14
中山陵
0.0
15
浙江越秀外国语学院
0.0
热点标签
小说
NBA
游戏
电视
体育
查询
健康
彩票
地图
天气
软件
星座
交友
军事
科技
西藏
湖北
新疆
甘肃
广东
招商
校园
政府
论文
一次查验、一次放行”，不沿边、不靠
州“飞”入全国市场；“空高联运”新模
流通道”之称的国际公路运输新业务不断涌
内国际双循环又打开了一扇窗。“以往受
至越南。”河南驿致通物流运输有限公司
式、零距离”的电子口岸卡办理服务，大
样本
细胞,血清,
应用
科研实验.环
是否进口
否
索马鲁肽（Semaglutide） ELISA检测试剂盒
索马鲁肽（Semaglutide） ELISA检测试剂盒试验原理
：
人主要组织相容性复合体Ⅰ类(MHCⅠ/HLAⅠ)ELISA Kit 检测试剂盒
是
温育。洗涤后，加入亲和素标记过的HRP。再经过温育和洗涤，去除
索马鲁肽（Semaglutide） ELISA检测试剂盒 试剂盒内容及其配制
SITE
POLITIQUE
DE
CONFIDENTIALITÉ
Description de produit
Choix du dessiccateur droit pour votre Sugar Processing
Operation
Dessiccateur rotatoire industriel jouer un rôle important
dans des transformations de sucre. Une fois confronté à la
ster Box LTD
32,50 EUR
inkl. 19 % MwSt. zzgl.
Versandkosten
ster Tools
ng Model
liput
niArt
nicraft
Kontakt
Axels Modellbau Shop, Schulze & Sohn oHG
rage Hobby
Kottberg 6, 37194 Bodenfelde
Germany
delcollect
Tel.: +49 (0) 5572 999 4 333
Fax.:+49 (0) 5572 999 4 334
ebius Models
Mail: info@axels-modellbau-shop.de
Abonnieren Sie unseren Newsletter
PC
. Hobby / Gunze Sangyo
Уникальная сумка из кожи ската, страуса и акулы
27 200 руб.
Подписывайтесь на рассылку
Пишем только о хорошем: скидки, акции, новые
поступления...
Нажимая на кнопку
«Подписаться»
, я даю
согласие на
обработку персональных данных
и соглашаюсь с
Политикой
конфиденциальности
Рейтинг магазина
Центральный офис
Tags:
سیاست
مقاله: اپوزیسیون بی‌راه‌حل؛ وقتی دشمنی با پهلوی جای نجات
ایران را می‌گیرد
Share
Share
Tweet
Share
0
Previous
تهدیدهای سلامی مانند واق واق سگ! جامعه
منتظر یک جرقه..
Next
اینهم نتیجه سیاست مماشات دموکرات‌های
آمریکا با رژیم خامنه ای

WORK ORDER :: Output the records above exactly as written.

TASK OUTPUT ::
14
中山陵
0.0
15
浙江越秀外国语学院
0.0
热点标签
小说
NBA
游戏
电视
体育
查询
健康
彩票
地图
天气
软件
星座
交友
军事
科技
西藏
湖北
新疆
甘肃
广东
招商
校园
政府
论文
一次查验、一次放行”，不沿边、不靠
州“飞”入全国市场；“空高联运”新模
流通道”之称的国际公路运输新业务不断涌
内国际双循环又打开了一扇窗。“以往受
至越南。”河南驿致通物流运输有限公司
式、零距离”的电子口岸卡办理服务，大
样本
细胞,血清,
应用
科研实验.环
是否进口
否
索马鲁肽（Semaglutide） ELISA检测试剂盒
索马鲁肽（Semaglutide） ELISA检测试剂盒试验原理
：
人主要组织相容性复合体Ⅰ类(MHCⅠ/HLAⅠ)ELISA Kit 检测试剂盒
是
温育。洗涤后，加入亲和素标记过的HRP。再经过温育和洗涤，去除
索马鲁肽（Semaglutide） ELISA检测试剂盒 试剂盒内容及其配制
SITE
POLITIQUE
DE
CONFIDENTIALITÉ
Description de produit
Choix du dessiccateur droit pour votre Sugar Processing
Operation
Dessiccateur rotatoire industriel jouer un rôle important
dans des transformations de sucre. Une fois confronté à la
ster Box LTD
32,50 EUR
inkl. 19 % MwSt. zzgl.
Versandkosten
ster Tools
ng Model
liput
niArt
nicraft
Kontakt
Axels Modellbau Shop, Schulze & Sohn oHG
rage Hobby
Kottberg 6, 37194 Bodenfelde
Germany
delcollect
Tel.: +49 (0) 5572 999 4 333
Fax.:+49 (0) 5572 999 4 334
ebius Models
Mail: info@axels-modellbau-shop.de
Abonnieren Sie unseren Newsletter
PC
. Hobby / Gunze Sangyo
Уникальная сумка из кожи ската, страуса и акулы
27 200 руб.
Подписывайтесь на рассылку
Пишем только о хорошем: скидки, акции, новые
поступления...
Нажимая на кнопку
«Подписаться»
, я даю
согласие на
обработку персональных данных
и соглашаюсь с
Политикой
конфиденциальности
Рейтинг магазина
Центральный офис
Tags:
سیاست
مقاله: اپوزیسیون بی‌راه‌حل؛ وقتی دشمنی با پهلوی جای نجات
ایران را می‌گیرد
Share
Share
Tweet
Share
0
Previous
تهدیدهای سلامی مانند واق واق سگ! جامعه
منتظر یک جرقه..
Next
اینهم نتیجه سیاست مماشات دموکرات‌های
آمریکا با رژیم خامنه ای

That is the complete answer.